None of these alternatives address the real question: Why don’t developers care enough about quality to run checks voluntarily?
Should you build tools that force behavior, or hire developers who care and give them tools that help? The debate about pre-commit versus pre-push versus CI misses the point. If you need to force developers to check code quality, you have a people problem or a culture problem, not a tooling problem. Better architecture won’t fix a trust deficit.
The Real Question Nobody Asks
Pre-commit hooks aren’t broken technically. They’re broken philosophically.
When developers systematically bypass your quality tool, you haven’t built the wrong tool. You’ve failed to answer “Why should they care?” Some teams need enforcement because they don’t have alignment on quality standards. Some teams use hooks as training wheels for junior developers. Some teams inherited hooks from past regimes and never questioned whether they’re still needed.
But if your experienced engineers are typing --no-verify by reflex, the problem isn’t hook architecture.
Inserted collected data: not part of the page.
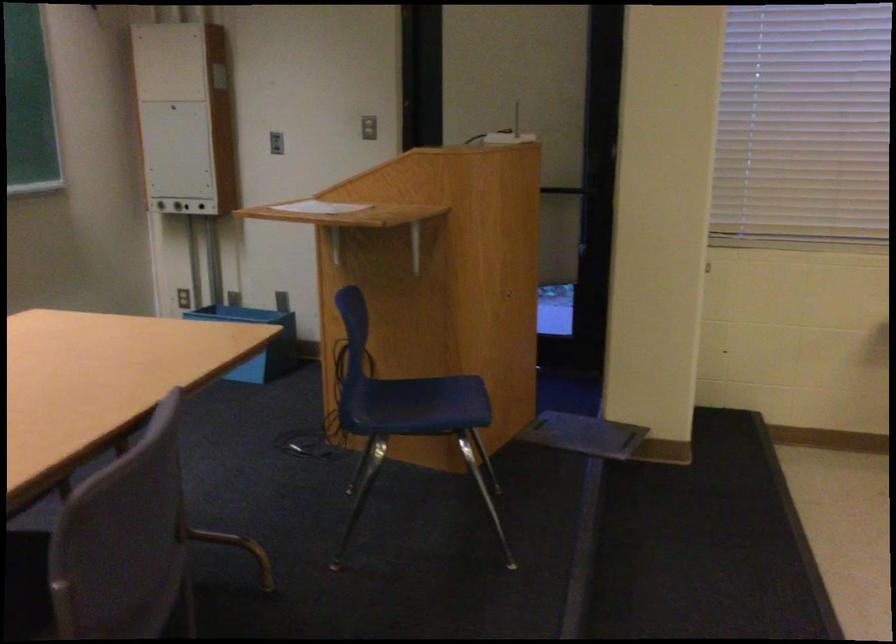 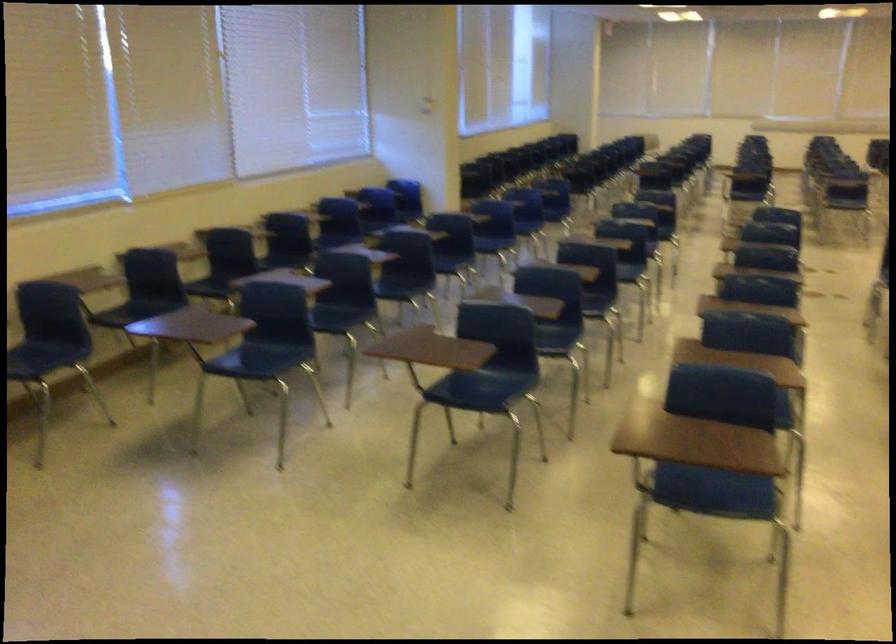 How did the camera likely rotate?

The camera rotated toward right-down. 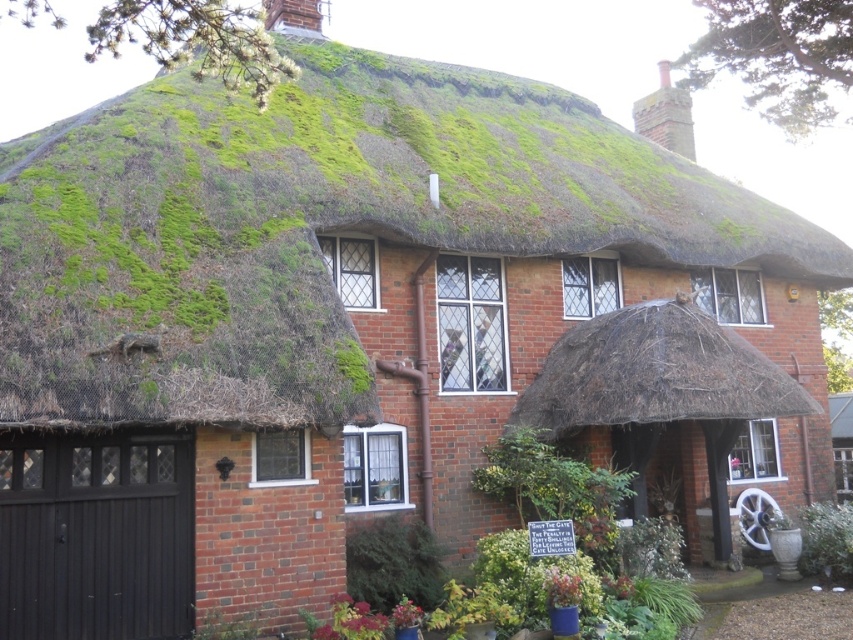 Based on the photo, please provide the 2D coordinates of the brown thatch roof at center in the image.

The brown thatch roof at center is located at coordinates (656,376).

You are standing in front of the brick house and notice two points marked on the garage door. The first point is at coordinates point (817, 408) and the second is at point (822, 525). Which point is closer to you?

Point (817, 408) is closer to the viewer than point (822, 525).

You are standing in front of the brick house and notice the brown thatch roof at center and the green leafy plant at lower right. Which object is positioned higher relative to the other?

The brown thatch roof at center is located above the green leafy plant at lower right, so the brown thatch roof at center is higher.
The problem is you’ve built a system that treats symptoms instead of causes. Code quality matters when engineers care about their craft, their teammates, and their users. You can’t automate caring.
The hooks will keep growing. Tools like Ruff will integrate deeper. Audit logs will track bypasses. And developers will keep typing --no-verify when hooks get in the way, because enforcement without buy-in is just theater.
Maybe the solution isn’t better hooks. Maybe it’s better hiring, better culture, and better trust.